- What to work on -
Search the records for the word "behöver" and copy every line in which it occurs.

- Information provided -

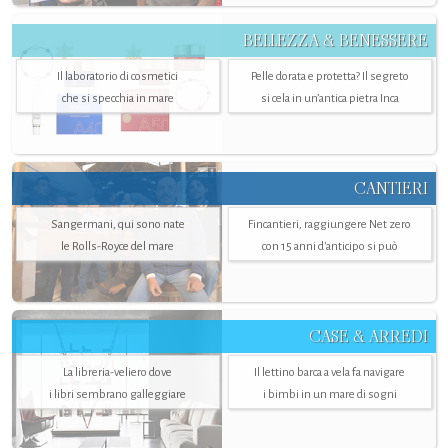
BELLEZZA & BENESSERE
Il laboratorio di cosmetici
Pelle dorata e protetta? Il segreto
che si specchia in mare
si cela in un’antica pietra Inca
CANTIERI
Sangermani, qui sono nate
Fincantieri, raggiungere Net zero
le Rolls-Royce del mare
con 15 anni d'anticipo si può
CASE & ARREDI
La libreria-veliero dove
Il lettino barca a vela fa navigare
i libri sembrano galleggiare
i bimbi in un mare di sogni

...

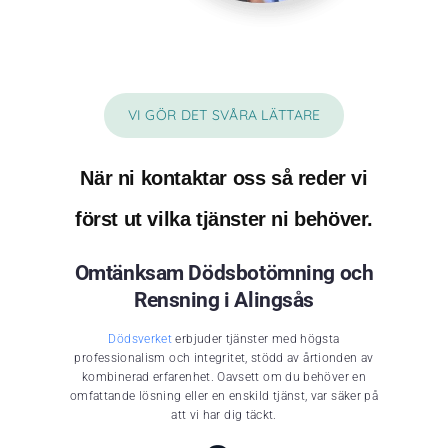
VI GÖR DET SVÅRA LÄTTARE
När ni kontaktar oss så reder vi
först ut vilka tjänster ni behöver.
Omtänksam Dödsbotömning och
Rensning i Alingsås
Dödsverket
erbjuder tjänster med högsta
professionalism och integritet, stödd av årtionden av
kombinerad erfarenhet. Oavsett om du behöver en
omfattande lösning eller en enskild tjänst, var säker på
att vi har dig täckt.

==

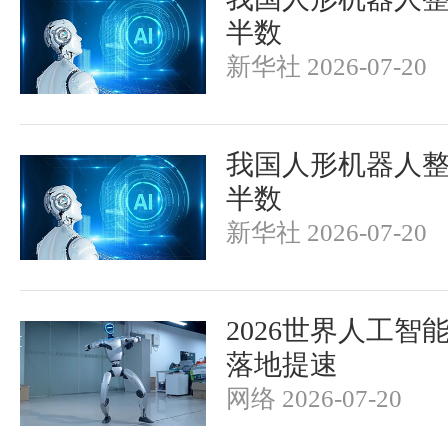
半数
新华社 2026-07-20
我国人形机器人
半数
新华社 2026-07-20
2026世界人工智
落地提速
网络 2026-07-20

- Exercise output -
först ut vilka tjänster ni behöver.
kombinerad erfarenhet. Oavsett om du behöver en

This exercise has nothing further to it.